Dated:  July 28, 1994





                           COLLIN CREEK MALL

                              PLANO, TEXAS      
                       -------------------------



ITEM 5.  OTHER EVENTS.  The Partnership has entered into a non-binding letter
of intent to sell its interest in the Collin Creek Mall located in Plano,
Texas.  The Collin Creek Mall is a 1,122,000 square feet, two-level enclosed
mall regional shopping center, of which the Partnership owns approximately
332,000 square feet of mall space.  Department stores at the shopping center
include Foley's (197,000 square feet), Dillard's (176,000 square feet), Sears
(162,000 square feet), J.C. Penney (157,000 square feet) and Mervyn's (98,000
square feet), each of which owns its own store.

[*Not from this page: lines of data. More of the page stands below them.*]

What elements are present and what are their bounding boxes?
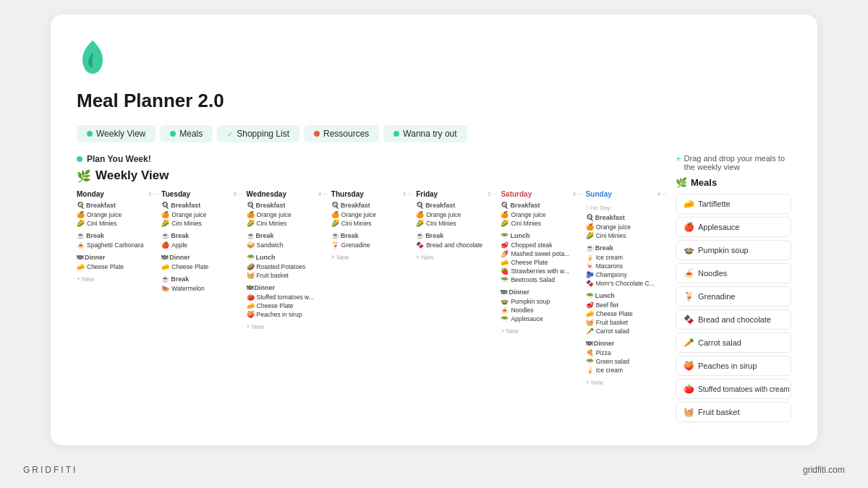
tab-weekly-label: Weekly View [96,129,145,139]
meal-label: 🍽 Dinner [586,340,667,347]
tab-wanna[interactable]: Wanna try out [383,125,467,142]
meal-label: 🍽 Dinner [247,284,328,291]
meal-group: 🍳 Breakfast 🍊Orange juice 🌽Cini Minies [77,202,158,228]
tab-meals-dot [170,131,176,137]
tab-meals[interactable]: Meals [160,125,213,142]
list-item[interactable]: 🍎 Applesauce [676,217,791,237]
meal-item: 🌽Cini Minies [586,231,667,240]
list-item[interactable]: 🍲 Pumpkin soup [676,240,791,260]
meal-item: 🥗Green salad [586,357,667,366]
list-item[interactable]: 🍝 Noodles [676,263,791,283]
list-item[interactable]: 🧺 Fruit basket [676,402,791,422]
meal-list-text: Fruit basket [698,408,739,416]
weekly-icon: 🌿 [77,169,91,183]
main-card: Meal Planner 2.0 Weekly View Meals ✓ Sho… [51,14,817,445]
day-name-monday: Monday [77,190,104,198]
new-btn-thursday[interactable]: + New [331,254,412,261]
logo [77,38,791,90]
meal-group: 🥗 Lunch 🥩Beef flet 🧀Cheese Plate 🧺Fruit … [586,292,667,335]
meal-list-text: Peaches in sirup [698,361,757,370]
meal-item: 🍎Apple [161,241,242,249]
list-item[interactable]: 🧀 Tartiflette [676,194,791,214]
meal-list-text: Tartiflette [698,200,731,208]
meal-group: ☕ Break 🍉Watermelon [161,275,242,293]
meal-label: 🍳 Breakfast [501,202,582,209]
meal-group: ☕ Break 🍫Bread and chocolate [416,232,497,249]
new-btn-saturday[interactable]: + New [501,328,582,335]
hidden-col: □ No Day [586,202,667,214]
meal-list-emoji: 🧀 [684,199,694,209]
tab-resources[interactable]: Ressources [304,125,379,142]
meal-item: 🌽Cini Minies [331,219,412,228]
day-header-wednesday: Wednesday 4 ··· [247,190,328,198]
list-item[interactable]: 🥕 Carrot salad [676,333,791,353]
meal-item: 🧀Cheese Plate [586,309,667,318]
sidebar-drag-text: + Drag and drop your meals to the weekly… [676,154,791,171]
meal-item: 🧀Cheese Plate [161,262,242,271]
day-header-right-monday: 2 ··· [148,191,158,197]
meal-list-emoji: 🧺 [684,407,694,417]
meal-item: 🍑Peaches in sirup [247,310,328,319]
new-btn-sunday[interactable]: + New [586,379,667,386]
day-col-wednesday: Wednesday 4 ··· 🍳 Breakfast 🍊Orange juic… [247,190,328,386]
meal-list-text: Stuffed tomatoes with cream che... [698,385,791,393]
new-btn-wednesday[interactable]: + New [247,323,328,330]
meal-item: 🍝Spaghetti Carbonara [77,241,158,249]
tab-wanna-dot [393,131,399,137]
meal-list-text: Pumpkin soup [698,246,749,254]
meal-group: ☕ Break 🍹Grenadine [331,232,412,249]
meal-item: 🌽Cini Minies [77,219,158,228]
new-btn-monday[interactable]: + New [77,275,158,283]
meal-list-emoji: 🍑 [684,361,694,371]
new-btn-friday[interactable]: + New [416,254,497,261]
list-item[interactable]: 🍫 Bread and chocolate [676,309,791,330]
meal-item: 🧺Fruit basket [247,271,328,280]
day-header-sunday: Sunday 4 ··· [586,190,667,198]
meal-item: 🥪Sandwich [247,241,328,249]
meal-item: 🍉Watermelon [161,284,242,293]
meals-title-emoji: 🌿 [676,177,687,188]
day-col-monday: Monday 2 ··· 🍳 Breakfast 🍊Orange j [77,190,158,386]
meal-group: 🥗 Lunch 🥩Chopped steak 🍠Mashed sweet pot… [501,232,582,284]
meal-group: 🥗 Lunch 🥔Roasted Potatoes 🧺Fruit basket [247,254,328,280]
meal-list-text: Applesauce [698,223,740,231]
day-header-thursday: Thursday 1 ··· [331,190,412,198]
app-title: Meal Planner 2.0 [77,90,791,112]
day-col-thursday: Thursday 1 ··· 🍳 Breakfast 🍊Orange juice… [331,190,412,386]
weekly-view-title: 🌿 Weekly View [77,168,667,183]
meal-list-emoji: 🍝 [684,268,694,278]
tab-weekly[interactable]: Weekly View [77,125,156,142]
calendar-grid: Monday 2 ··· 🍳 Breakfast 🍊Orange j [77,190,667,386]
meal-item: 🍊Orange juice [416,210,497,219]
meal-item: 🥩Beef flet [586,301,667,309]
right-sidebar: + Drag and drop your meals to the weekly… [676,154,791,425]
day-name-wednesday: Wednesday [247,190,286,198]
meal-group: ☕ Break 🥪Sandwich [247,232,328,249]
meal-list-emoji: 🍎 [684,222,694,232]
meal-label: ☕ Break [247,232,328,239]
meal-group: 🍳 Breakfast 🍊Orange juice 🌽Cini Minies [501,202,582,228]
sidebar-header-text: Drag and drop your meals to the weekly v… [684,154,791,171]
list-item[interactable]: 🍅 Stuffed tomatoes with cream che... [676,379,791,399]
meal-item: 🍕Pizza [586,348,667,357]
add-icon: + [676,154,681,163]
tab-resources-dot [314,131,320,137]
meal-label: 🍽 Dinner [77,254,158,261]
meal-item: 🥗Beetroots Salad [501,275,582,284]
meal-item: 🍝Noodles [501,306,582,314]
day-name-tuesday: Tuesday [161,190,190,198]
meal-item: 🧀Cheese Plate [77,262,158,271]
page-wrapper: Meal Planner 2.0 Weekly View Meals ✓ Sho… [0,0,868,488]
meal-list-emoji: 🍫 [684,314,694,325]
list-item[interactable]: 🍹 Grenadine [676,286,791,307]
meal-list-emoji: 🍲 [684,245,694,255]
list-item[interactable]: 🍑 Peaches in sirup [676,356,791,376]
meal-list-emoji: 🍅 [684,384,694,394]
meals-title-text: Meals [691,177,717,188]
meal-item: 🌽Cini Minies [416,219,497,228]
tab-shopping[interactable]: ✓ Shopping List [217,125,299,142]
meal-item: 🍓Strawberries with w... [501,267,582,275]
tab-weekly-dot [87,131,93,137]
day-col-tuesday: Tuesday 3 ··· 🍳 Breakfast 🍊Orange juice … [161,190,242,386]
meal-list-text: Carrot salad [698,338,741,347]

     As stated in our Management's Progress Report dated February 28, 1994,
the estimated current market value of the Partnership's net assets as of
December 31, 1993 was $760 per original $1,000 Limited Partnership Interest. 
The Partnership's interest in Collin Creek Mall represented in excess of 50%
of that amount.

     The prospective purchaser is currently conducting its due diligence
review with respect to the shopping center and the proposed transaction and is
expected to complete such review by the middle of August, 1994.  Upon the
completion of such review, assuming that the transaction is to proceed, the
Partnership and the prospective purchaser would enter into a binding agreement
for the sale of the Partnership's interest in the shopping center, with the
closing of the transaction expected to be in the fall of 1994.

     The Partnership has agreed that, provided that the prospective purchaser
is proceeding in good faith with respect to the proposed transaction, until
August 15, 1994 and during the term of an executed sale agreement, the
Partnership will not offer to sell to a third-party or solicit from a third-
party any offers to purchase or finance the Partnership's interest in the
shopping center or negotiate with a third-party for the sale, financing or
disposition of the Partnership's interest in the shopping center. Accordingly,
the Partnership has ceased its efforts to seek a refinancing of the mortgage
loan (which has a maturity of July, 1995) secured by its interest in the
shopping center.  

     The letter of intent executed by the Partnership and the prospective
purchaser is non-binding with respect to the sale of the Partnership's
interest in the shopping center, and consummation of the proposed transaction
is subject to the satisfaction of various conditions, including the
satisfactory completion by the prospective purchaser of its due diligence
review and the negotiation and execution of a sale agreement.  Therefore,
there can be no assurance that a sale will be consummated on any terms.